You can't really compare old rap to new rap... Alot of stuff has evolved. No metaphors or similies? What Weezy songs are you listening too? His punch lines is sick... The stuff he comes up with and the way he puts it is amazing. Listen to "Im Raw".

About Wayne kissing Baby, the nigga can suck his dick and get caught and I wouldn't care... Just keep comming out with hot tracks and we good.


----------



## FilthyFletch (Dec 23, 2007)

"Little duffal bag Boy"...can you show me one talented line in that whole song??Im just judging it as a hip hop label owner.We make music everyday.Cds sold in over 17 countries and have 2 studios so I mean I know my music and I know what a real emcee is capable off but I was answering to the fact someone said greatest rapper ever..come on ever. Thats what Im saying.The majority of the stuff on the mainstream radio station which are owned by Clear Channel and Evergreen is only on as labels pay for play. The more they pay the more they play. One cat since you want a recent today artist that kills weezy when he is sleeping is Lupe Fiasco.Now if you want that simple how much money and Im a thug type of shit they playing for the simple folk well then hate to say it but The Game is killing those kinda "rappers".Weare working on some new stuff du next year you ll wanna check out.Watch for a new cd from Cannibus and if your really into hip hop K-solo is finishing a new release.I just cant listen to someone who doesnt even open his mouth to ryhm..."he downt known nona? yamaha.. what the fuck open ya mouth dude lol


----------



## Puffs (Dec 23, 2007)

LMFAO @ the open ya mouth part. Cut him some slack! lol, He's probably high out his ass when he records. You wanna hear a nice song that he just mumbles on? Listen to "Brand New". About the duffle bag boy song, with out Weezy's hook the song would be trash. All he does is the chorus.


----------



## iblazethatkush (Dec 24, 2007)

Yeah I'll agree with you FF, duffel bag boy is one of the gayest songs I've ever heard.

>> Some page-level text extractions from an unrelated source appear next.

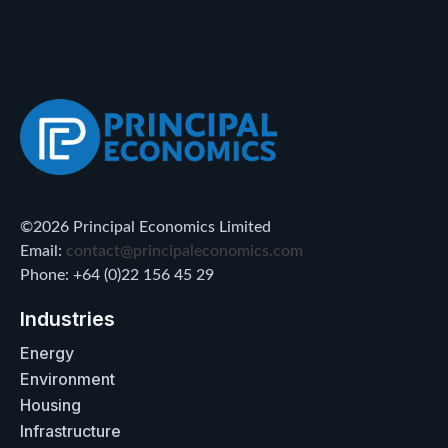
©2026 Principal Economics Limited
Email:
contact@principaleconomics.com
Phone: +64 (0)22 156 45 29
Industries
Energy
Environment
Housing
Infrastructure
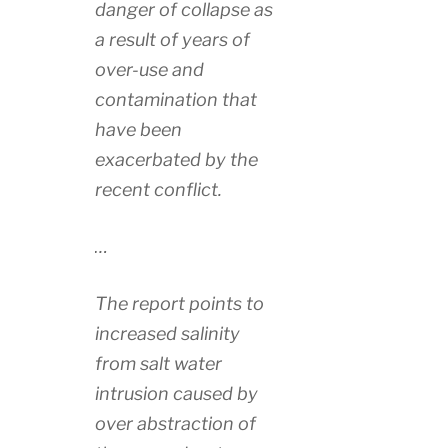
danger of collapse as
a result of years of
over-use and
contamination that
have been
exacerbated by the
recent conflict.
…
The report points to
increased salinity
from salt water
intrusion caused by
over abstraction of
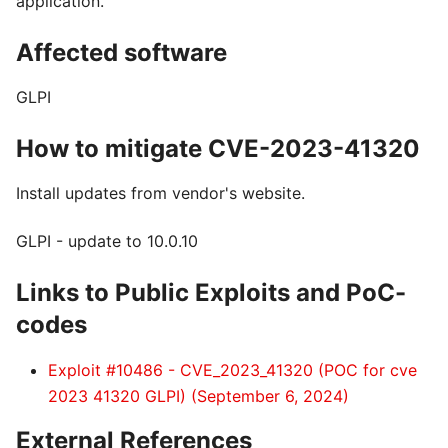
application.
Affected software
GLPI
How to mitigate CVE-2023-41320
Install updates from vendor's website.
GLPI - update to 10.0.10
Links to Public Exploits and PoC-
codes
Exploit #10486 - CVE_2023_41320 (POC for cve
2023 41320 GLPI) (September 6, 2024)
External References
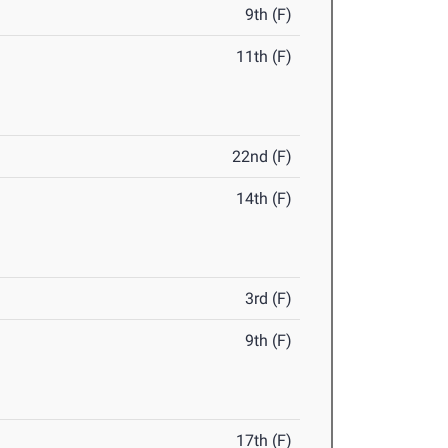
9th (F)
11th (F)
22nd (F)
14th (F)
3rd (F)
9th (F)
17th (F)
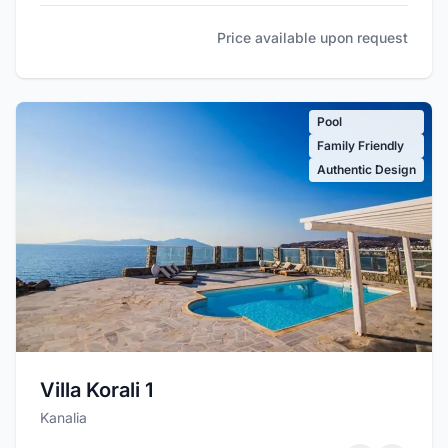
Price available upon request
Pool
Family Friendly
Authentic Design
Villa Korali 1
Kanalia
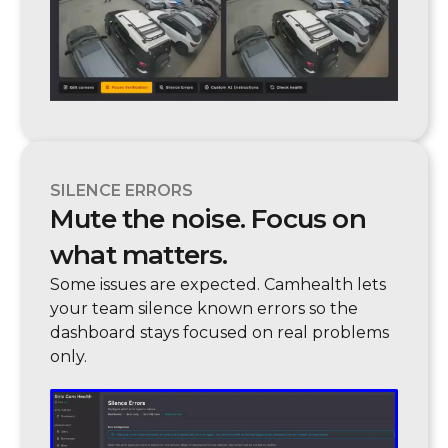
SILENCE ERRORS
Mute the noise. Focus on
what matters.
Some issues are expected. Camhealth lets
your team silence known errors so the
dashboard stays focused on real problems
only.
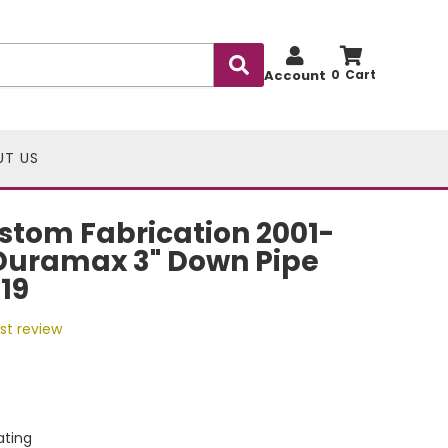
Account
0
UT US
stom Fabrication 2001-
Duramax 3" Down Pipe
19
rst review
ting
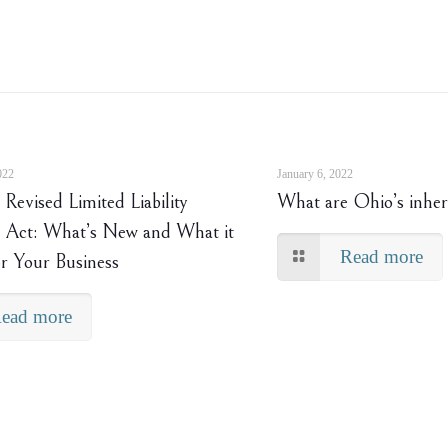
022
January 6, 2022
Revised Limited Liability
What are Ohio’s inher
Act: What’s New and What it
Read more
r Your Business
ead more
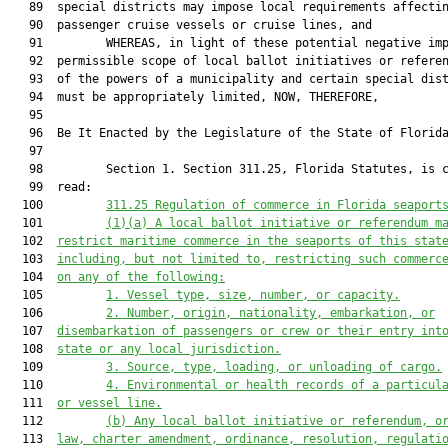
   89  special districts may impose local requirements affectin
   90  passenger cruise vessels or cruise lines, and

   91         WHEREAS, in light of these potential negative imp
   92  permissible scope of local ballot initiatives or referen
   93  of the powers of a municipality and certain special dist
   94  must be appropriately limited, NOW, THEREFORE,

   95  

   96  Be It Enacted by the Legislature of the State of Florida
   97  

   98         Section 1. Section 311.25, Florida Statutes, is c
   99  read:

  100         
311.25
Regulation of commerce in Florida seaport
  101         
(1)(a)
A local ballot initiative or referendum m
  102  
restrict maritime commerce in the seaports of this stat
  103  
including, but not limited to, restricting such commerc
  104  
on any of the following:
  105         
1.
Vessel type, size, number, or capacity.
  106         
2.
Number, origin, nationality, embarkation, or
  107  
disembarkation of passengers or crew or their entry int
  108  
state or any local jurisdiction.
  109         
3.
Source, type, loading, or unloading of cargo.
  110         
4.
Environmental or health records of a particul
  111  
or vessel line.
  112         
(b)
Any local ballot initiative or referendum, o
  113  
law, charter amendment, ordinance, resolution, regulati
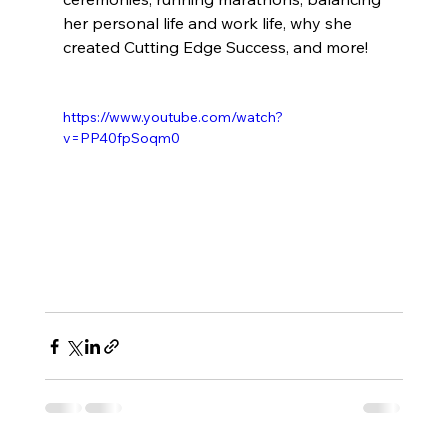
her personal life and work life, why she 
created Cutting Edge Success, and more! 
https://www.youtube.com/watch?
v=PP40fpSoqm0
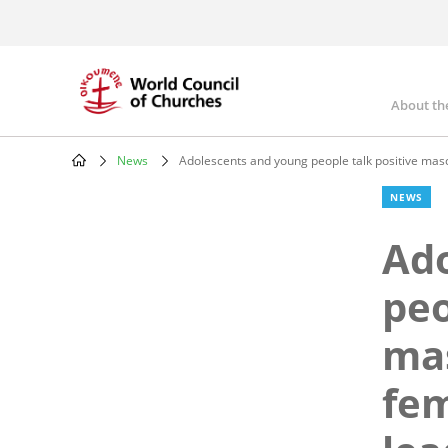
Skip
to
main
content
About th
Mai
nav
News
Adolescents and young people talk positive mascul
Breadcrumb
NEWS
Ado
peo
mas
fem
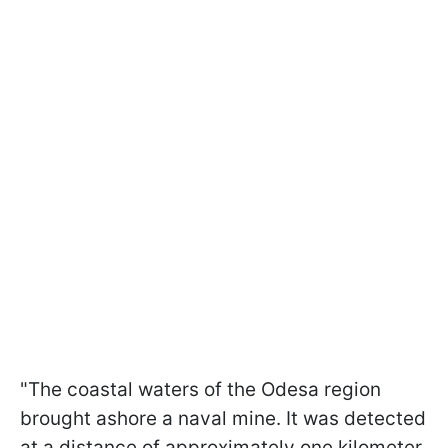
"The coastal waters of the Odesa region
brought ashore a naval mine. It was detected
at a distance of approximately one kilometer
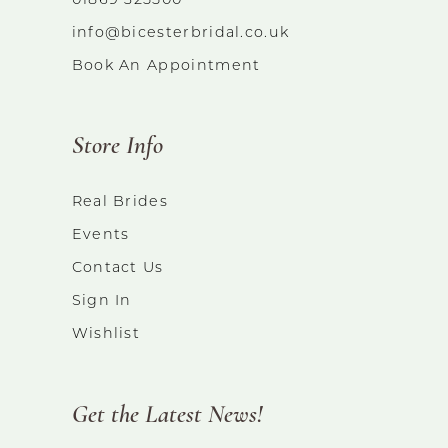
01869 325500
info@bicesterbridal.co.uk
Book An Appointment
Store Info
Real Brides
Events
Contact Us
Sign In
Wishlist
Get the Latest News!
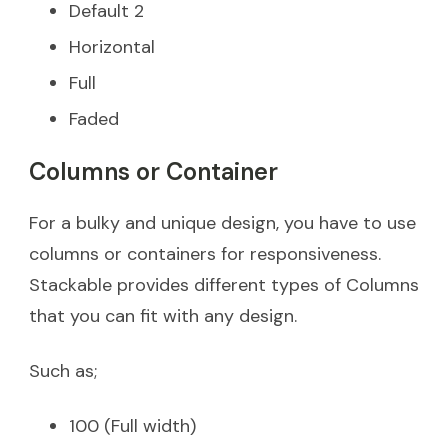
Default 2
Horizontal
Full
Faded
Columns or Container
For a bulky and unique design, you have to use
columns or containers for responsiveness.
Stackable provides different types of Columns
that you can fit with any design.
Such as;
100 (Full width)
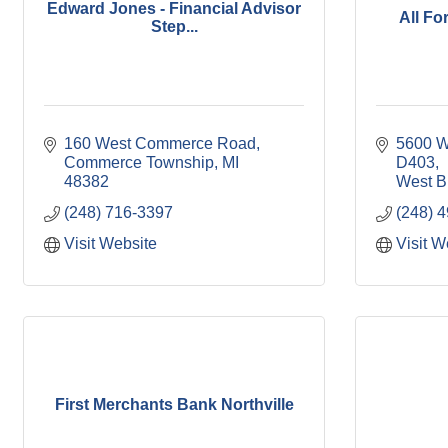
Edward Jones - Financial Advisor
All F
Step...
160 West Commerce Road
5600 W
Commerce Township
MI
D403
48382
West B
(248) 716-3397
(248) 
Visit Website
Visit W
First Merchants Bank Northville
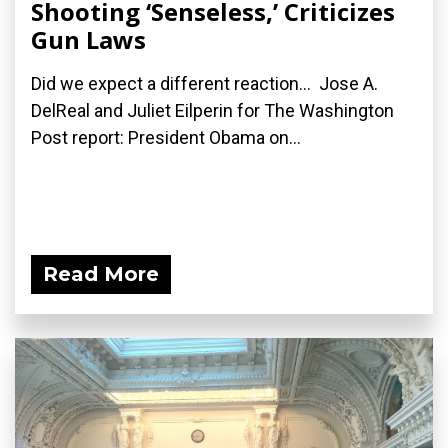
Shooting ‘Senseless,’ Criticizes
Gun Laws
Did we expect a different reaction... Jose A.
DelReal and Juliet Eilperin for The Washington
Post report: President Obama on...
Read More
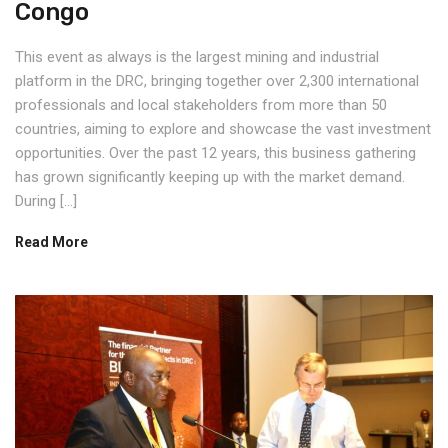
Congo
This event as always is the largest mining and industrial
platform in the DRC, bringing together over 2,300 international
professionals and local stakeholders from more than 50
countries, aiming to explore and showcase the vast investment
opportunities. Over the past 12 years, this business gathering
has grown significantly keeping up with the market demand.
During […]
Read More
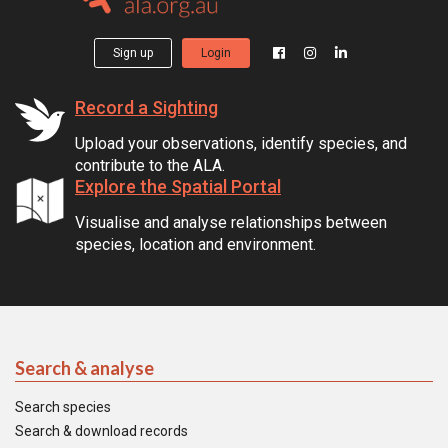
Sign up
Login
Record a Sighting
Upload your observations, identify species, and
contribute to the ALA.
Explore the Spatial Portal
Visualise and analyse relationships between
species, location and environment.
Search & analyse
Search species
Search & download records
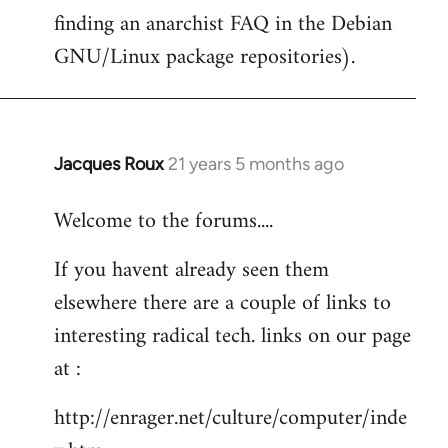
finding an anarchist FAQ in the Debian
GNU/Linux package repositories).
Jacques Roux
21 years 5 months ago
In
reply
Welcome to the forums....
to
Welcome
If you havent already seen them
by
elsewhere there are a couple of links to
libcom.org
interesting radical tech. links on our page
at :
http://enrager.net/culture/computer/inde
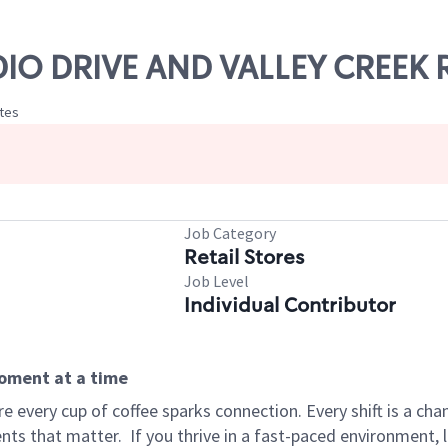
ADIO DRIVE AND VALLEY CREEK
ates
Job Category
Retail Stores
Job Level
Individual Contributor
moment at a time
 every cup of coffee sparks connection. Every shift is a ch
nts that matter.
If you thrive in a fast-paced environment,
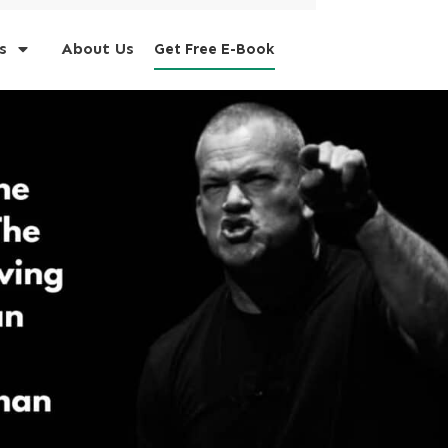
s
About Us
Get Free E-Book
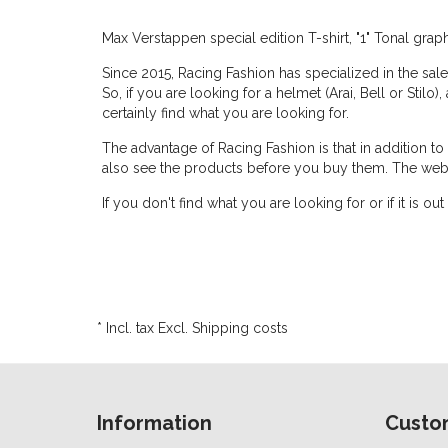
Max Verstappen special edition T-shirt, "1" Tonal gra
Since 2015, Racing Fashion has specialized in the sale
So, if you are looking for a helmet (Arai, Bell or Stilo)
certainly find what you are looking for.
The advantage of Racing Fashion is that in addition t
also see the products before you buy them. The web
If you don't find what you are looking for or if it is
* Incl. tax Excl.
Shipping costs
Information
Custo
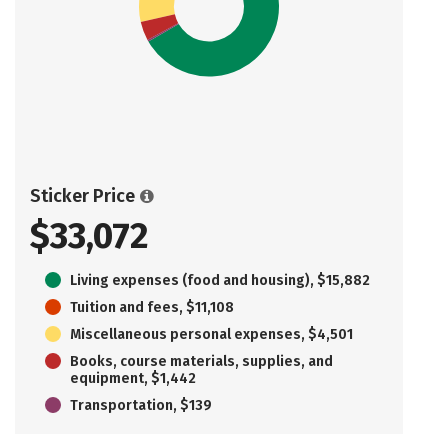
Sticker Price
$33,072
Living expenses (food and housing), $15,882
Tuition and fees, $11,108
Miscellaneous personal expenses, $4,501
Books, course materials, supplies, and
equipment, $1,442
Transportation, $139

His shit has been going downhill...But who can't you say that about? They make their money and lose their motivation. Look at Eminem his first two albums were some of the best ever. His last one? I couldn't even find one song worth listening to.....And fucking Lupe Fiasco. He's aight but he can't touch Weezy.... What about Kanye West? He's on top right now in my book.


----------



## Hiesman (Dec 24, 2007)

lupe got madddddddd flow... i agree with Iblaze about eminem but eminem made his mark and is one of the most creative to hit the game... but for you to judge wayne and his "simple" lyrics and say he only rappin for the simple folks comes off as stuck up... cuz real talk in the streets its grimey as fuck n he jus spittin from that perspective and more ppl see eye to eye with him and think the same way... thats why boosie and waynes shit been runnin all through the streets in my hood to the next to the next and to the next... we only listen to that raw straight up shit cuz thats what we bout... but dont get me wrong hip hop and rap was my first love and i listen to as many DIFFERENT tracks as i can and can break down anybodys flo for ya... i can spot a real emcee for ya and i can spot real street niggas from a mile away... hip hop and rap aint jus bout the subjects of the songs its bout the creativity they bring and the flo of the words... i see you tho FilthyFletch and ill be looking out for that hot shit


----------



## iwannamarry-juana (Dec 24, 2007)

YO fletch be makin points. but on the other hand, weezy been rippin it for a minute. duffle bag boy isnt even his song so i dnt count dat gay as shit. but on the real some of his older mixtapes were better then alot of emcee albums, including his own. ex. Dedication 2, Young Money Mixtape, Drought 3. His new shit is str8 but he is wack as fuck when he uses that gay singin voice like t-pain. Eminem in my opinion was the DOPEST motherFUCKER ever wehn slim shady lp nd mm lp dropped. slim shady lp fucks all of waynes shit up.


----------



## FilthyFletch (Dec 25, 2007)

Lupe kills weezy not even in the same class.Weezy would have to get a dictionary before he could even try to come to Lupe lol.Em was cool at times his mainstream cds were little suspect but his underground stuff before he was signs was his best.Kanye can eat a dick with his wack ass tracks and even worst lyrics.In chicago Kanye aint what the rest of people think lol. We know better.He was that nerdy little hanger onner who was taught how to use equiptment by N.O.I.D who really makes tracks and Kanye always wanted to be Common but Common is so far beyond what Mr West will ever be.Speaking of Common there is a top notch emcee.Evereything except that Electric Circuis shit he put out when fucking with Erika Baduh is classic.The entire can I borrow a Dolla cd .His new cd is instant classic For The People.Thats hip hop.I just cant give props to weezy or any of the cash money cats as they just dont offer much for a true head. It makes money from the young kids and suburban cats that dont really know much of the hip hop culture but its just amateur garbage sorry.Im just into the best emcees and producers.Knottz is a great producer who doesnt always get the praise for the tracks he does for all the grimy cats you hear.Mobb Deep is hardcore.Little worried now they on G-Unit though.If i gotta pick southern artists I can get with I have to go Scarface,Luda,UGK,original 3-6 mafia nothing in last 7 years with the 2 man crew,8Ball and MJG.If we go out west Im gonna give it to people like Super Nat,Xzibit, Ali Vegas,The Game, and mmmm maybe well Id give snoop some luv but he has had some real bad cds also lol


----------



## jsgrwn (Dec 25, 2007)

Kassidy said:


> ok i know alot of ppl here dont care for rap, but i love the shit! what yall think of lil wayne? that mother fucker is on fire!!! something about his flow cant get enough of it!!!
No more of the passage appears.